EXERCISE
Could the listing below be returned exactly, with its pictures left out?

------------------------------------

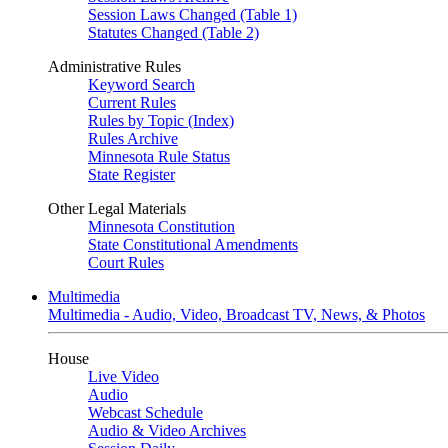
Session Laws Changed (Table 1)
Statutes Changed (Table 2)
Administrative Rules
Keyword Search
Current Rules
Rules by Topic (Index)
Rules Archive
Minnesota Rule Status
State Register
Other Legal Materials
Minnesota Constitution
State Constitutional Amendments
Court Rules
Multimedia
Multimedia - Audio, Video, Broadcast TV, News, & Photos
House
Live Video
Audio
Webcast Schedule
Audio & Video Archives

------------------------------------

TASK OUTPUT
Session Laws Changed (Table 1)
Statutes Changed (Table 2)
Administrative Rules
Keyword Search
Current Rules
Rules by Topic (Index)
Rules Archive
Minnesota Rule Status
State Register
Other Legal Materials
Minnesota Constitution
State Constitutional Amendments
Court Rules
Multimedia
Multimedia - Audio, Video, Broadcast TV, News, & Photos
House
Live Video
Audio
Webcast Schedule
Audio & Video Archives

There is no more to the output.